Man in the Landscape
(for Paul Shepard)
At Houghton Point I once thought
to move through the woods without changing
them, impossible, but to try,
to reduce the flattery to a minimum.
Will the flowers show themselves?
It is the wrong question.
Or take the landscape as a whole:
there’s nothing you can do for a rock
except at the expense of beetles and grass.

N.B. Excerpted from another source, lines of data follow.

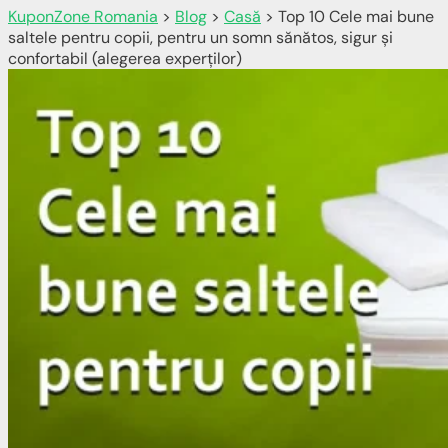
KuponZone Romania
>
Blog
>
Casă
>
Top 10 Cele mai bune
saltele pentru copii, pentru un somn sănătos, sigur și
confortabil (alegerea experților)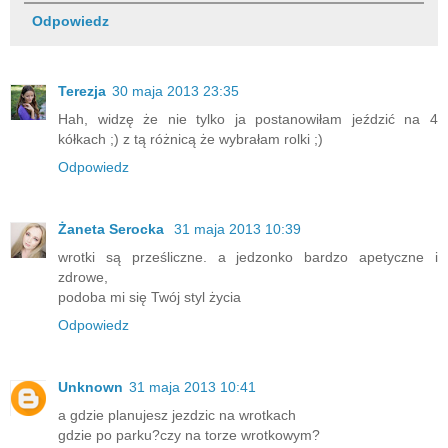
Odpowiedz
Terezja
30 maja 2013 23:35
Hah, widzę że nie tylko ja postanowiłam jeździć na 4
kółkach ;) z tą różnicą że wybrałam rolki ;)
Odpowiedz
Żaneta Serocka
31 maja 2013 10:39
wrotki są prześliczne. a jedzonko bardzo apetyczne i
zdrowe,
podoba mi się Twój styl życia
Odpowiedz
Unknown
31 maja 2013 10:41
a gdzie planujesz jezdzic na wrotkach
gdzie po parku?czy na torze wrotkowym?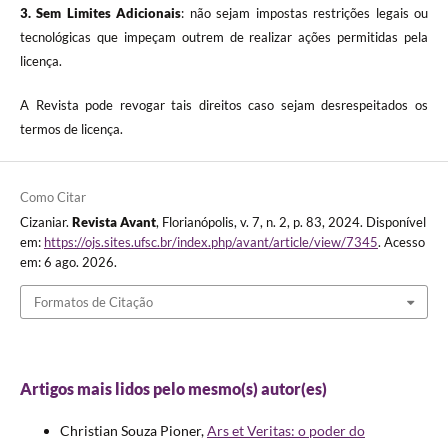
3.
Sem Limites Adicionais
: não sejam impostas restrições legais ou
tecnológicas que impeçam outrem de realizar ações permitidas pela
licença.
A Revista pode revogar tais direitos caso sejam desrespeitados os
termos de licença.
Como Citar
Cizaniar.
Revista Avant
, Florianópolis, v. 7, n. 2, p. 83, 2024. Disponível
em:
https://ojs.sites.ufsc.br/index.php/avant/article/view/7345
. Acesso
em: 6 ago. 2026.
Formatos de Citação
Artigos mais lidos pelo mesmo(s) autor(es)
Christian Souza Pioner,
Ars et Veritas: o poder do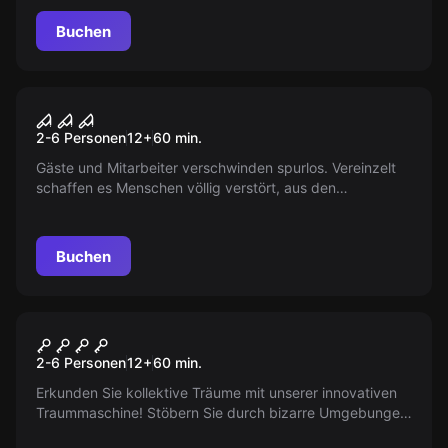
Bewohner zurückkehren? Seid ihr bereit für dieses
gruselige Abenteuer?
Buchen
Escape Room
Scarescape 2
2-6 Personen
12
+
60
min.
Gäste und Mitarbeiter verschwinden spurlos. Vereinzelt
schaffen es Menschen völlig verstört, aus den
weitläufigen Katakomben zu entfliehen. Was geht da vor
sich? Trau Dich und finde es heraus!
Buchen
VR
Dream Hackers
2-6 Personen
12
+
60
min.
Erkunden Sie kollektive Träume mit unserer innovativen
Traummaschine! Stöbern Sie durch bizarre Umgebungen,
treffen Sie erstaunliche Kreaturen und entdecken Sie ein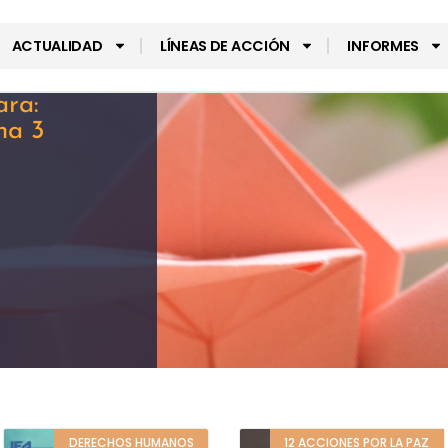
ACTUALIDAD
LÍNEAS DE ACCIÓN
INFORMES
ara:
na 3
DERECHOS HUMANOS
12 ACCIONES POR LA PAZ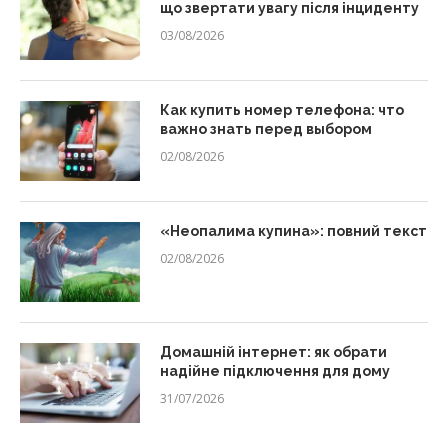
що звертати увагу після інциденту
03/08/2026
Как купить номер телефона: что
важно знать перед выбором
02/08/2026
«Неопалима купина»: повний текст
02/08/2026
Домашній інтернет: як обрати
надійне підключення для дому
31/07/2026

Hills need valleys, lakes rivers,
where does the landscape end?
Everything
wants to grow according to its nature.
Every place is itself a growing thing.
Where I am I am part of the place.
Moving through the land I am looking for the
land
where my tracks will root and grow
behind me.
--Samuel Moon
from A Little Farther: Selected Works of Samuel Moon
Poet and teacher Sam Moon and ecologist Paul Shepard were friends on the faculty of Knox College in Galesburg, Illinois, when Shepard was teaching a course called "Man in the Landscape," which became the title of his first book published in 1967. Houghton Point is in Wisconsin, at Lake Superior.

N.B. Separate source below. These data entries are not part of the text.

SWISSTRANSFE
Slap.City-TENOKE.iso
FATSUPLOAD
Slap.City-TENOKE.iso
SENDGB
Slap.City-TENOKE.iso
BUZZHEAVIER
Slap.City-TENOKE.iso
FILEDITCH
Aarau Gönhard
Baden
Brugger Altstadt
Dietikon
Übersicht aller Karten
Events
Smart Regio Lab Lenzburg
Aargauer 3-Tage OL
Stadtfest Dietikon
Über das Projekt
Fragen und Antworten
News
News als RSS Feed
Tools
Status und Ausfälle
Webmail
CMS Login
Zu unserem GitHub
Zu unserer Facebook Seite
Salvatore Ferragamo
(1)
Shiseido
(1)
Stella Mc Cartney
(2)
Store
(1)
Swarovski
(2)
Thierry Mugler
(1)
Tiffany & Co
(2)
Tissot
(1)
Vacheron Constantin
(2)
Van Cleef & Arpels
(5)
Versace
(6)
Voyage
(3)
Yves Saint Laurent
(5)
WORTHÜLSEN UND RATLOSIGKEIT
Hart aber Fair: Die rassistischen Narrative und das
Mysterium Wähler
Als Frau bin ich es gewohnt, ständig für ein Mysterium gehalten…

I’ve mentioned it before (and will again) but it bears repeating in reference to this poem: Gary Snyder (who Sam Moon brought to Knox for a week that changed more than one life there) talks about the Buddhist concept of ahimsa as doing the least possible harm. It applies to everything, but it is always a matter of individual consideration, judgment, attention and intention.